In the center of the courtyard, there was a black bear pacing in a metal cage.  It was smaller than I'd expect a bear to be, with dull fur that was worn away in patches on its feet.  I stepped closer, expecting her to startle, bear her teeth or roar, but she only laid down on the concrete floor and chewed her paws.  When I crouched down near the cage, the bear lazily raised her head and watched me with dim, weary eyes.  Raindrops began to fall on us and I left her to search for shelter.

I'd spent the rest of that rainy morning killing time in the public library searching for answers that I knew couldn't be found.  Standing at a lectern with an oversized dictionary, I'd ask a question in my head, close my eyes, flip some of the slippery, almost transparent pages and jab my finger at the book.

How can I stay here with Pete without ruining my life back home?
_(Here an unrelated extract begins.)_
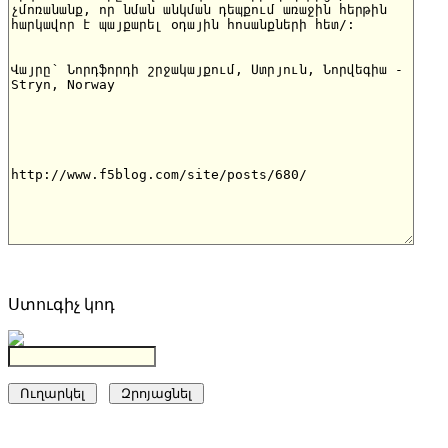
Ստուգիչ կոդ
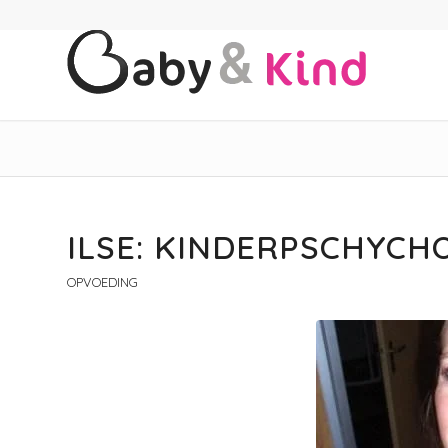
ILSE: KINDERPSCHYC
OPVOEDING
Honky-tonk (hon'ke tonk') n.  1.  a cheap disreputable, noisy cabaret or nightclub 2.  a bar, esp. one where country music is played

Let's try this again.  How can I stay here in 1953 for a few months without messing up my life?

Parenthesize (-siz') 1. a) to insert (a word, phrase, etc.) as a parenthesis b) to put into parentheses (see PARENTHESIS, sense 2)  2. to place a parenthesis within

When it was obvious my dictionary oracle wasn't going to solve my dilemma, I sat on a chair tucked away in the shelves, thumbing through a biography that I had no intention of actually reading, letting my eyes jump to the first word I noticed on each page. If I strung the words together, I thought maybe I'd have a solution.  But that strategy was just as useless.

I considered going back home to tell everyone a lie about becoming an exchange student for the school year. I could leave a note saying I'd decided to travel alone for a while, but that was about as bad as simply disappearing; my mom and dad would have a missing person report filed as soon as they found the note. I'd be eighteen in October and technically could be on my own, but leaving for that long with no reasonable explanation would put my relationships, my future, everything at risk. There was no way around it.

I'd woken up that morning feeling suddenly undecided. Once I fell asleep in Lois's old bed, I had a dream that was familiar as it unfolded, like a buried memory resurfacing. I was on Grandpa Walt's old boat with my dad, Grandpa and Jason. The boat was navy blue with two teal stripes along the top edge and a little cabin underneath. It smelled like sun-warmed vinyl cushions, damp beach towels and Coppertone. We were anchored after spending an afternoon swimming and tubing in a shallow area of the river near Stag Island, and I was in the cabin playing with Barbies.